The United Nations is planning a donor’s meeting Friday to rush aid to flood-hit North Korea. The first item on their agenda, as I suggested in the post below, ought to be a demand that North Korea’s Kim Jong Il lead the way by sharing his hoard of ready cash with the flood victims. After all, the U.S. recently arranged the transfer of $25 million in hard currency to Kim, thawed out at Banco Delta Asia with the U.S. State Department and Treasury telling us it would go for humanitarian uses. What better than to help North Koreans recover from floods which according to Kim’s own state media are the emergency of the hour?
Let’s break that down a bit further. Based on North Korean numbers, the UN is telling us there are some 300,000 flood victims, and some 58,000 houses destroyed. If Kim were to hand out his $25 million in hard currency for the clearly humanitarian purpose of helping these people, that alone would come to about $83 per person, or more than $430 per household.
That would be a small fortune for most North Koreans, especially if given in hard cash. And if Kim is asking for help in good faith, he should have no problem giving these people access to world markets, to buy not what he thinks they need, or what UN relief agencies think they need, but what they think they need.
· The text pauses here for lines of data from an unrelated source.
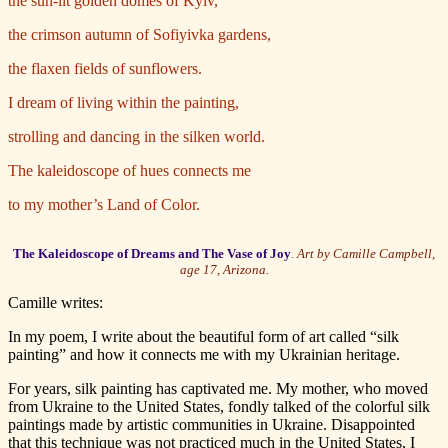
the sun-lit golden domes of Kyiv,
the crimson autumn of Sofiyivka gardens,
the flaxen fields of sunflowers.
I dream of living within the painting,
strolling and dancing in the silken world.
The kaleidoscope of hues connects me
to my mother’s Land of Color.
The Kaleidoscope of Dreams and The Vase of Joy
.
Art by Camille Campbell,
age 17, Arizona.
Camille writes:
In my poem, I write about the beautiful form of art called “silk
painting” and how it connects me with my Ukrainian heritage.
For years, silk painting has captivated me. My mother, who moved
from Ukraine to the United States, fondly talked of the colorful silk
paintings made by artistic communities in Ukraine. Disappointed
that this technique was not practiced much in the United States, I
Of course, this is whistling in the wind. The UN specializes in handing out other people’s money, and Kim specializes in finding ways to divert it to his own uses. But if you want a test of the good faith involved in this latest rush to send relief to North Korea, keep an ear out for whether any official — whether from the UN, the U.S., or, say, the sanctimonious climes of Scandinavia — breathes a word about Kim’s $25 million, and why Kim ought to be first in line to help his own countrymen, not by shaking down the global aid establishment yet again, but by handing out by the fistful his hoard of ill-gotten cash.